§ **To do**: Could you return every line of the records below that contains the word "Juni"?

§ **Study material**:
[Start of Attachment]
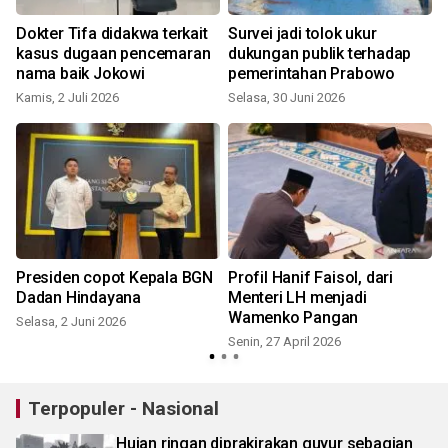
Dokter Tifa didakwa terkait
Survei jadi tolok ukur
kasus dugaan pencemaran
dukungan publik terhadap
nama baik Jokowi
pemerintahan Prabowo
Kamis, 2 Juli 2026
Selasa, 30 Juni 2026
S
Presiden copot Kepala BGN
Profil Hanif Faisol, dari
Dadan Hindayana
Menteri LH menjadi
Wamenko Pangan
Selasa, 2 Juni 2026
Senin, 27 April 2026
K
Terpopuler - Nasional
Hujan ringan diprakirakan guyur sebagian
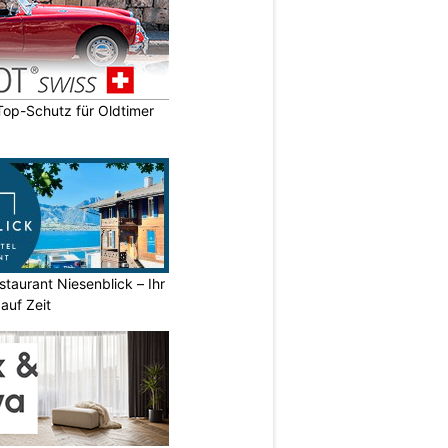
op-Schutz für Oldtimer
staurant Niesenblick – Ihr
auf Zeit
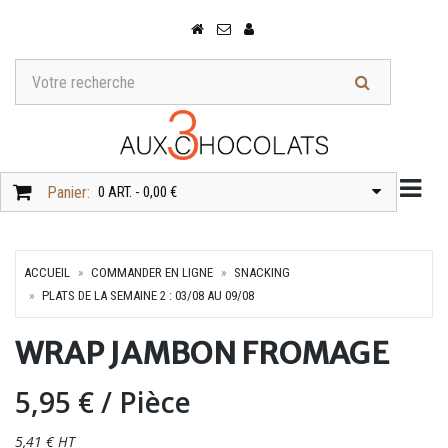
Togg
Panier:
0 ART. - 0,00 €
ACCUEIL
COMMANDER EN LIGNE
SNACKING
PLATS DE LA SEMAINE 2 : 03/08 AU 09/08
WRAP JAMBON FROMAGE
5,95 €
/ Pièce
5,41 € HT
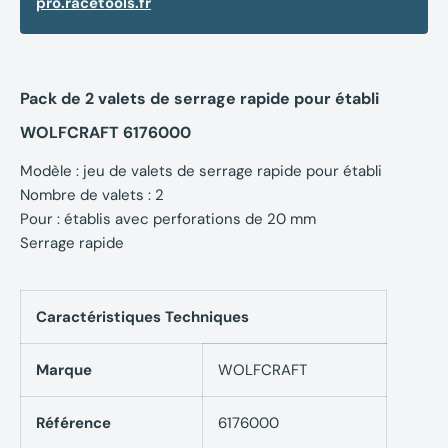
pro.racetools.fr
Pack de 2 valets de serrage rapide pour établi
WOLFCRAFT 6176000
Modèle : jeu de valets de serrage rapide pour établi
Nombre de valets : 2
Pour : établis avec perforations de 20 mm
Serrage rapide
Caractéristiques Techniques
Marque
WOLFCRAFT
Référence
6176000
[End of Attachment]
[Start of Attachment]
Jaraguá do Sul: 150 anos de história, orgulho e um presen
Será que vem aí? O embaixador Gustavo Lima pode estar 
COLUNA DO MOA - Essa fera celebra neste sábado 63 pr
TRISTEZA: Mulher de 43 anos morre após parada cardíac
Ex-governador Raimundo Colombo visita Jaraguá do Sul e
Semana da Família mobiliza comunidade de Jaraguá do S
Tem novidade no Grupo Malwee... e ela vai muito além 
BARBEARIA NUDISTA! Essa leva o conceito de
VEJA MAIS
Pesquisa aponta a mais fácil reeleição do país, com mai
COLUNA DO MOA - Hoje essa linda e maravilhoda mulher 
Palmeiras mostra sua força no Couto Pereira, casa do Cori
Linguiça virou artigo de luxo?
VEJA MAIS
[End of Attachment]
[Start of Attachment]
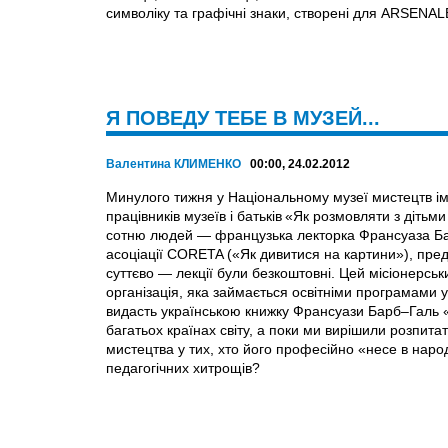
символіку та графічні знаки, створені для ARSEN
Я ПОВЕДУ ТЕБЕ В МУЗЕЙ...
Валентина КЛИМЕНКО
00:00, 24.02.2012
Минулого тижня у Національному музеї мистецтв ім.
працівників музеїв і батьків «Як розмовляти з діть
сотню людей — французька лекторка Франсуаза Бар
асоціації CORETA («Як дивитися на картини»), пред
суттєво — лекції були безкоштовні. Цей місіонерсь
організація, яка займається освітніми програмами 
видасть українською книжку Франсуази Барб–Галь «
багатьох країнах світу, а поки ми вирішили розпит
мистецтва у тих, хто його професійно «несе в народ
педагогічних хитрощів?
[End of Attachment]
§ **Exercise output**:
Selasa, 30 Juni 2026
Selasa, 2 Juni 2026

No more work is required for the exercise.